GIVEN INFORMATION:
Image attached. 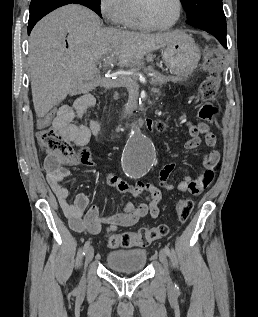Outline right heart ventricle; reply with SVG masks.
Wrapping results in <instances>:
<instances>
[{
    "instance_id": "1",
    "label": "right heart ventricle",
    "mask_w": 258,
    "mask_h": 317,
    "mask_svg": "<svg viewBox=\"0 0 258 317\" xmlns=\"http://www.w3.org/2000/svg\"><path fill=\"white\" fill-rule=\"evenodd\" d=\"M141 0H124L125 2V16L124 25L130 29H139L136 11Z\"/></svg>"
}]
</instances>
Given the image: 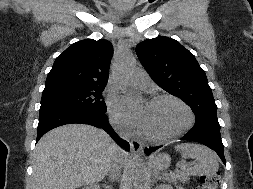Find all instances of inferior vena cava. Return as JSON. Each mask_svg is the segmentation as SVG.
<instances>
[{
  "label": "inferior vena cava",
  "instance_id": "1",
  "mask_svg": "<svg viewBox=\"0 0 253 189\" xmlns=\"http://www.w3.org/2000/svg\"><path fill=\"white\" fill-rule=\"evenodd\" d=\"M118 133L122 138H127L128 135L125 134L121 129H118ZM127 151L125 149H116L114 151V162L109 170V176L114 181L121 175V168L126 163Z\"/></svg>",
  "mask_w": 253,
  "mask_h": 189
}]
</instances>
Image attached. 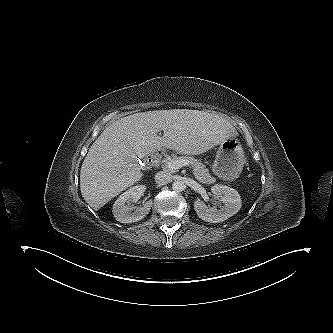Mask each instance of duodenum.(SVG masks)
I'll use <instances>...</instances> for the list:
<instances>
[{
    "label": "duodenum",
    "mask_w": 333,
    "mask_h": 333,
    "mask_svg": "<svg viewBox=\"0 0 333 333\" xmlns=\"http://www.w3.org/2000/svg\"><path fill=\"white\" fill-rule=\"evenodd\" d=\"M160 158H161V152L148 157V159L145 162L144 167L146 169H151L153 166H155L159 162Z\"/></svg>",
    "instance_id": "410a0bca"
}]
</instances>
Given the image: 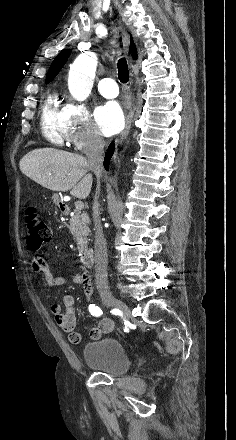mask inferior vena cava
Returning <instances> with one entry per match:
<instances>
[{"label": "inferior vena cava", "instance_id": "1", "mask_svg": "<svg viewBox=\"0 0 236 440\" xmlns=\"http://www.w3.org/2000/svg\"><path fill=\"white\" fill-rule=\"evenodd\" d=\"M105 142L98 134H93L88 140L85 150L90 170L96 175L99 181L102 174V163L104 157ZM93 219L95 230V285L97 288L108 287V254L106 239L101 226L98 191L93 203Z\"/></svg>", "mask_w": 236, "mask_h": 440}]
</instances>
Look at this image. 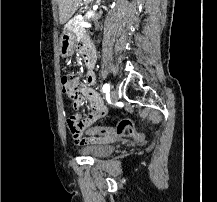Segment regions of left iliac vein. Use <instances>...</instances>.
Instances as JSON below:
<instances>
[{"label": "left iliac vein", "mask_w": 217, "mask_h": 202, "mask_svg": "<svg viewBox=\"0 0 217 202\" xmlns=\"http://www.w3.org/2000/svg\"><path fill=\"white\" fill-rule=\"evenodd\" d=\"M110 98L113 103L117 102L119 99L118 90H112L110 93Z\"/></svg>", "instance_id": "4c4485c4"}]
</instances>
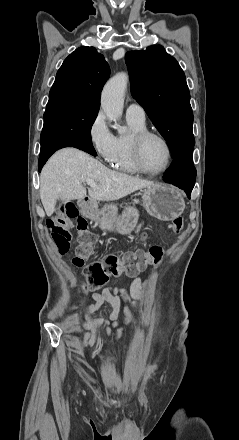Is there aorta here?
I'll return each mask as SVG.
<instances>
[{
	"label": "aorta",
	"mask_w": 239,
	"mask_h": 440,
	"mask_svg": "<svg viewBox=\"0 0 239 440\" xmlns=\"http://www.w3.org/2000/svg\"><path fill=\"white\" fill-rule=\"evenodd\" d=\"M129 76L125 72L116 74L105 84L101 94V108L108 120H118L123 114L125 92ZM119 134H126V126H121Z\"/></svg>",
	"instance_id": "1"
}]
</instances>
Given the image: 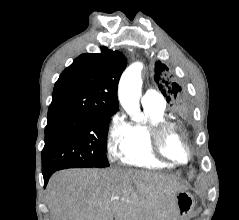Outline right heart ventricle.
Wrapping results in <instances>:
<instances>
[{
	"instance_id": "e07e8e85",
	"label": "right heart ventricle",
	"mask_w": 239,
	"mask_h": 220,
	"mask_svg": "<svg viewBox=\"0 0 239 220\" xmlns=\"http://www.w3.org/2000/svg\"><path fill=\"white\" fill-rule=\"evenodd\" d=\"M145 121L130 125L129 135L118 149L116 158L126 166L155 169L170 167L171 164L155 156L150 145V128L165 122V110L143 106Z\"/></svg>"
}]
</instances>
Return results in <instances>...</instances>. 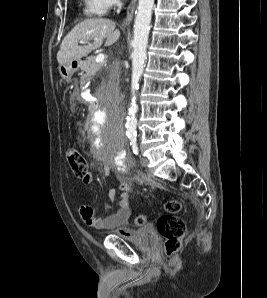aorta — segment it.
I'll return each instance as SVG.
<instances>
[{"instance_id":"762f6f07","label":"aorta","mask_w":267,"mask_h":298,"mask_svg":"<svg viewBox=\"0 0 267 298\" xmlns=\"http://www.w3.org/2000/svg\"><path fill=\"white\" fill-rule=\"evenodd\" d=\"M154 0H139L138 12L134 23L133 32V53H132V79L131 93L132 100L129 107V115L126 122V130L129 134H134L137 127L136 113L138 105L136 104L137 91L139 89V80L144 70L146 60V49L151 23L152 8Z\"/></svg>"}]
</instances>
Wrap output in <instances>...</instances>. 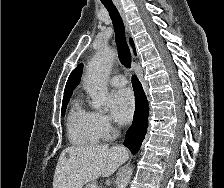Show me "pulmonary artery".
I'll return each instance as SVG.
<instances>
[{
    "instance_id": "obj_1",
    "label": "pulmonary artery",
    "mask_w": 224,
    "mask_h": 188,
    "mask_svg": "<svg viewBox=\"0 0 224 188\" xmlns=\"http://www.w3.org/2000/svg\"><path fill=\"white\" fill-rule=\"evenodd\" d=\"M110 84L113 87L121 88L127 84V80L123 75H115L110 79Z\"/></svg>"
}]
</instances>
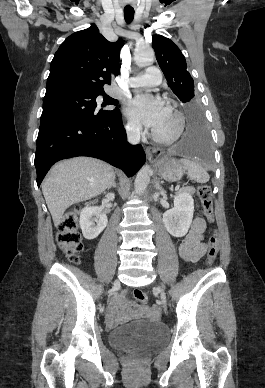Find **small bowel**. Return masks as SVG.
<instances>
[{
    "mask_svg": "<svg viewBox=\"0 0 265 388\" xmlns=\"http://www.w3.org/2000/svg\"><path fill=\"white\" fill-rule=\"evenodd\" d=\"M205 231V220L200 217L194 219L189 233L179 245V254L182 259L188 262H196L205 254L207 250V246L203 242ZM125 302L126 299L123 294L112 302L110 311L107 315L108 324L110 326L115 325L122 319L120 308Z\"/></svg>",
    "mask_w": 265,
    "mask_h": 388,
    "instance_id": "c3829d8e",
    "label": "small bowel"
}]
</instances>
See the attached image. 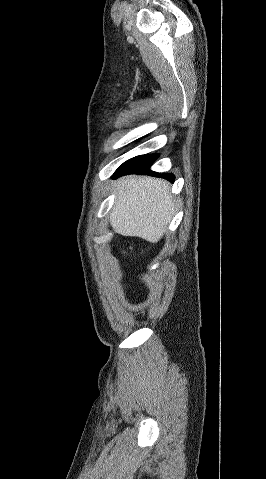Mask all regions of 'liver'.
Wrapping results in <instances>:
<instances>
[{"label":"liver","mask_w":266,"mask_h":479,"mask_svg":"<svg viewBox=\"0 0 266 479\" xmlns=\"http://www.w3.org/2000/svg\"><path fill=\"white\" fill-rule=\"evenodd\" d=\"M110 225L118 234L157 242L175 213L170 185L151 177L127 176L115 183Z\"/></svg>","instance_id":"obj_1"}]
</instances>
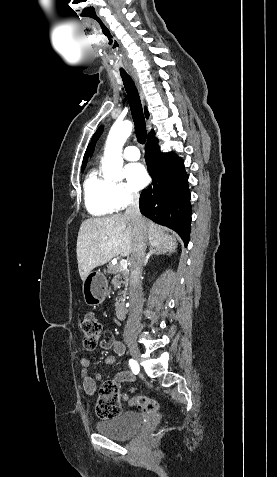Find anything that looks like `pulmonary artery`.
Returning <instances> with one entry per match:
<instances>
[{"label": "pulmonary artery", "instance_id": "e3ab8cb5", "mask_svg": "<svg viewBox=\"0 0 277 477\" xmlns=\"http://www.w3.org/2000/svg\"><path fill=\"white\" fill-rule=\"evenodd\" d=\"M123 155L127 160H138L140 158L139 149L135 146H127L123 151Z\"/></svg>", "mask_w": 277, "mask_h": 477}]
</instances>
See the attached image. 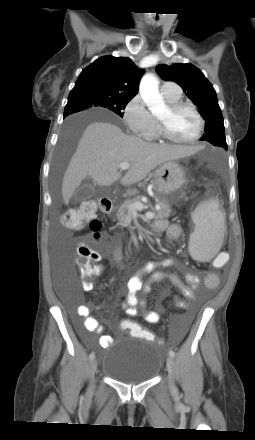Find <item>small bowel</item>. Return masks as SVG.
Masks as SVG:
<instances>
[{
  "label": "small bowel",
  "mask_w": 255,
  "mask_h": 440,
  "mask_svg": "<svg viewBox=\"0 0 255 440\" xmlns=\"http://www.w3.org/2000/svg\"><path fill=\"white\" fill-rule=\"evenodd\" d=\"M155 228L158 230H167V238L170 241H175L182 236V227L179 224L168 225L166 220H159L155 223ZM224 256L219 254L217 259H223ZM112 260L121 265L122 263V251L119 247L115 248L112 253ZM177 262L172 259L164 261H155L147 263L135 276L131 277L127 283L128 292L123 302L125 312L134 316L145 307V302L138 297L139 292H148L150 290V284L159 283L163 281H169L173 286L178 288L185 298H189L191 301L196 299L195 290L198 288L200 279L194 273H187L185 275V281L183 282L177 275L160 270L161 267L176 266ZM149 275L148 282L143 281L144 275ZM211 274V273H210ZM208 274L206 278L210 275ZM206 287L209 289L216 288L219 284L218 277L212 276L211 279L206 282ZM85 290L92 289L91 284H84ZM144 319L148 323H157L160 320V313L157 311H142ZM76 316L83 318L81 324L76 322V327L82 334L84 340L87 343H91V339L86 336L85 332L101 333L103 326L99 322V319L92 315V309L89 306L81 305L76 310ZM113 338L109 335H101L99 344L102 348H108L112 345Z\"/></svg>",
  "instance_id": "1"
}]
</instances>
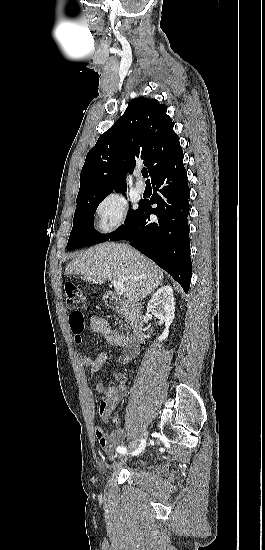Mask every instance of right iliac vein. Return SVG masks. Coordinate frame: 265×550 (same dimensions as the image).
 <instances>
[{
    "instance_id": "right-iliac-vein-1",
    "label": "right iliac vein",
    "mask_w": 265,
    "mask_h": 550,
    "mask_svg": "<svg viewBox=\"0 0 265 550\" xmlns=\"http://www.w3.org/2000/svg\"><path fill=\"white\" fill-rule=\"evenodd\" d=\"M147 434H148V432H147L146 430H144L143 433H142V436H143V439H144V440L147 438ZM127 457H128L127 455L121 454V455L119 456V460H120V461H125V460L127 459Z\"/></svg>"
}]
</instances>
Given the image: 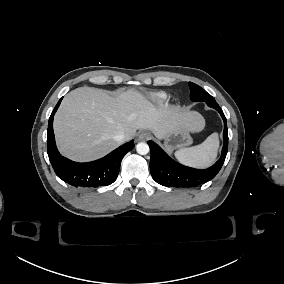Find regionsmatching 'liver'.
Segmentation results:
<instances>
[{
  "label": "liver",
  "instance_id": "6515ba94",
  "mask_svg": "<svg viewBox=\"0 0 284 284\" xmlns=\"http://www.w3.org/2000/svg\"><path fill=\"white\" fill-rule=\"evenodd\" d=\"M176 126L200 132L205 119L179 107L157 108L134 89L111 97L101 89L77 88L64 97L54 118L59 151L76 161L95 160L117 148V133L129 141L138 129H148L163 138Z\"/></svg>",
  "mask_w": 284,
  "mask_h": 284
}]
</instances>
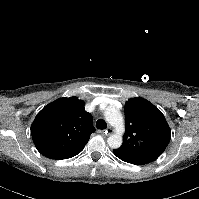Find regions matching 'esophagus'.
<instances>
[{"label": "esophagus", "mask_w": 199, "mask_h": 199, "mask_svg": "<svg viewBox=\"0 0 199 199\" xmlns=\"http://www.w3.org/2000/svg\"><path fill=\"white\" fill-rule=\"evenodd\" d=\"M113 131H114V130H113L111 127H107L106 130L104 131V133H105V135L108 136V135L112 134Z\"/></svg>", "instance_id": "esophagus-1"}]
</instances>
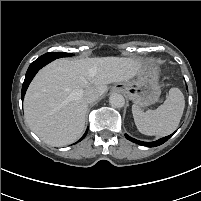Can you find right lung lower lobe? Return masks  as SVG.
Returning a JSON list of instances; mask_svg holds the SVG:
<instances>
[{"mask_svg":"<svg viewBox=\"0 0 201 201\" xmlns=\"http://www.w3.org/2000/svg\"><path fill=\"white\" fill-rule=\"evenodd\" d=\"M54 59H56L54 56H47L46 54H44L43 56L39 57L37 60H35L34 62L30 64L25 76L23 86H22V100L24 98V95L26 93V90L31 80L33 79L35 74L38 72V70L41 69L46 64H48L49 62L53 61ZM87 131L85 132V134L82 136V138L79 141H81L86 136Z\"/></svg>","mask_w":201,"mask_h":201,"instance_id":"right-lung-lower-lobe-1","label":"right lung lower lobe"}]
</instances>
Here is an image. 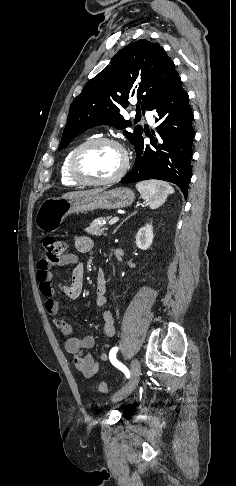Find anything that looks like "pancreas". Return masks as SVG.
I'll list each match as a JSON object with an SVG mask.
<instances>
[{"label":"pancreas","mask_w":236,"mask_h":486,"mask_svg":"<svg viewBox=\"0 0 236 486\" xmlns=\"http://www.w3.org/2000/svg\"><path fill=\"white\" fill-rule=\"evenodd\" d=\"M110 217H100L95 219L88 228H86L87 233L94 235V236H100L104 234V231L106 228L102 225V222L108 221L109 222Z\"/></svg>","instance_id":"obj_1"}]
</instances>
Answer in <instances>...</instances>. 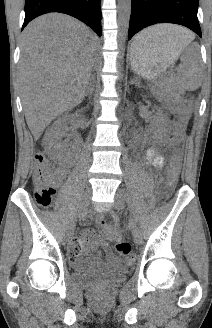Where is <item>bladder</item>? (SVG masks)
Listing matches in <instances>:
<instances>
[{
    "label": "bladder",
    "mask_w": 212,
    "mask_h": 328,
    "mask_svg": "<svg viewBox=\"0 0 212 328\" xmlns=\"http://www.w3.org/2000/svg\"><path fill=\"white\" fill-rule=\"evenodd\" d=\"M72 277L74 281L80 285L91 286L102 283H119L125 279V274L118 272L109 274H97L90 270L87 262L81 261L75 264Z\"/></svg>",
    "instance_id": "obj_1"
}]
</instances>
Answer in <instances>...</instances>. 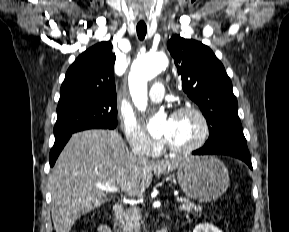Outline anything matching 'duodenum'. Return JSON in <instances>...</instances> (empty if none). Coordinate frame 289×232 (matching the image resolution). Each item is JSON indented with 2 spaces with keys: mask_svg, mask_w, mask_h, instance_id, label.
<instances>
[{
  "mask_svg": "<svg viewBox=\"0 0 289 232\" xmlns=\"http://www.w3.org/2000/svg\"><path fill=\"white\" fill-rule=\"evenodd\" d=\"M123 207L122 205H115L113 208V215H112V228L114 232H121L120 222L123 215ZM158 232H168L167 229H161Z\"/></svg>",
  "mask_w": 289,
  "mask_h": 232,
  "instance_id": "duodenum-1",
  "label": "duodenum"
}]
</instances>
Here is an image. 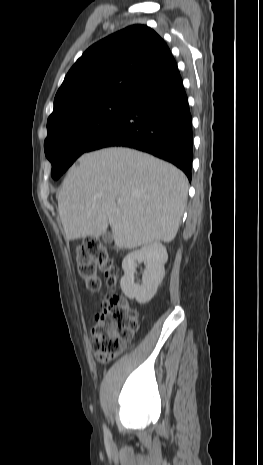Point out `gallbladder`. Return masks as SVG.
I'll return each mask as SVG.
<instances>
[{
	"instance_id": "bac80fb5",
	"label": "gallbladder",
	"mask_w": 263,
	"mask_h": 465,
	"mask_svg": "<svg viewBox=\"0 0 263 465\" xmlns=\"http://www.w3.org/2000/svg\"><path fill=\"white\" fill-rule=\"evenodd\" d=\"M102 239L106 243H111L113 240V236L110 232H105L104 234H102Z\"/></svg>"
}]
</instances>
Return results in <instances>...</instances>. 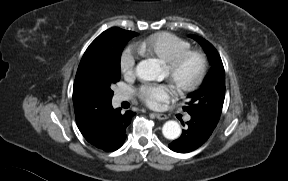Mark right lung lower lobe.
Wrapping results in <instances>:
<instances>
[{"mask_svg":"<svg viewBox=\"0 0 288 181\" xmlns=\"http://www.w3.org/2000/svg\"><path fill=\"white\" fill-rule=\"evenodd\" d=\"M134 114L132 111H126L123 114L121 113V109L112 108L108 122L109 135L104 145L99 148L107 152L119 149L125 142V130Z\"/></svg>","mask_w":288,"mask_h":181,"instance_id":"1","label":"right lung lower lobe"}]
</instances>
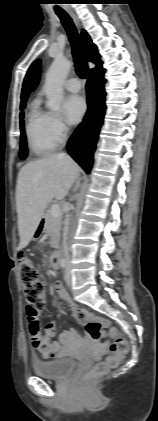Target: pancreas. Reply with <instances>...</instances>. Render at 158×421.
I'll return each instance as SVG.
<instances>
[{
  "label": "pancreas",
  "mask_w": 158,
  "mask_h": 421,
  "mask_svg": "<svg viewBox=\"0 0 158 421\" xmlns=\"http://www.w3.org/2000/svg\"><path fill=\"white\" fill-rule=\"evenodd\" d=\"M62 223V215L53 216L51 209L46 210L45 212V232L50 236V246L53 248L58 247V242L60 239V229Z\"/></svg>",
  "instance_id": "obj_1"
}]
</instances>
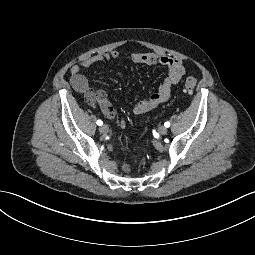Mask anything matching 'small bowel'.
<instances>
[{
    "instance_id": "obj_1",
    "label": "small bowel",
    "mask_w": 255,
    "mask_h": 255,
    "mask_svg": "<svg viewBox=\"0 0 255 255\" xmlns=\"http://www.w3.org/2000/svg\"><path fill=\"white\" fill-rule=\"evenodd\" d=\"M118 57L119 52L113 50L109 53L93 55L70 68V83L72 87L77 92L84 94L85 100L89 105H99L104 114L109 118L115 116V110L108 100L106 92L103 90L94 91L90 87L87 78L81 74V70L83 68H90L99 63L117 59ZM131 59L134 63L162 65L168 69V76L160 85L159 89L148 98L134 105L133 112L135 114H143L169 100L172 87L181 81L185 69L181 60L163 53L136 52L131 55ZM125 127L126 122L123 119L121 121V128L124 130ZM121 168L126 172L130 170L127 164H122Z\"/></svg>"
}]
</instances>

PROBLEM: The copy runs from the line containing "Target: pancreas. Reply" through the last line of the material, both ends included. Reproduce those lines exactly and drop the pictures.

EXPECTED OUTPUT:
Target: pancreas. Reply with <instances>...</instances>. Render at 158×421.
I'll return each instance as SVG.
<instances>
[{
  "label": "pancreas",
  "mask_w": 158,
  "mask_h": 421,
  "mask_svg": "<svg viewBox=\"0 0 158 421\" xmlns=\"http://www.w3.org/2000/svg\"><path fill=\"white\" fill-rule=\"evenodd\" d=\"M62 223V215L53 216L51 209L46 210L45 212V232L50 236V246L53 248L58 247V242L60 239V229Z\"/></svg>",
  "instance_id": "obj_1"
}]
</instances>
Mask anything matching 'small bowel'.
<instances>
[{
    "instance_id": "obj_1",
    "label": "small bowel",
    "mask_w": 255,
    "mask_h": 255,
    "mask_svg": "<svg viewBox=\"0 0 255 255\" xmlns=\"http://www.w3.org/2000/svg\"><path fill=\"white\" fill-rule=\"evenodd\" d=\"M118 57L119 52L113 50L109 53L93 55L70 68V83L72 87L77 92L84 94L85 100L89 105H99L104 114L109 118L115 116V110L108 100L106 92L103 90L94 91L90 87L87 78L81 74V70L83 68H90L99 63L117 59ZM131 59L134 63L162 65L168 69V76L160 85L159 89L148 98L134 105L133 112L135 114H143L169 100L172 87L181 81L185 69L181 60L163 53L136 52L131 55ZM125 127L126 122L123 119L121 121V128L124 130ZM121 168L126 172L130 170L127 164H122Z\"/></svg>"
}]
</instances>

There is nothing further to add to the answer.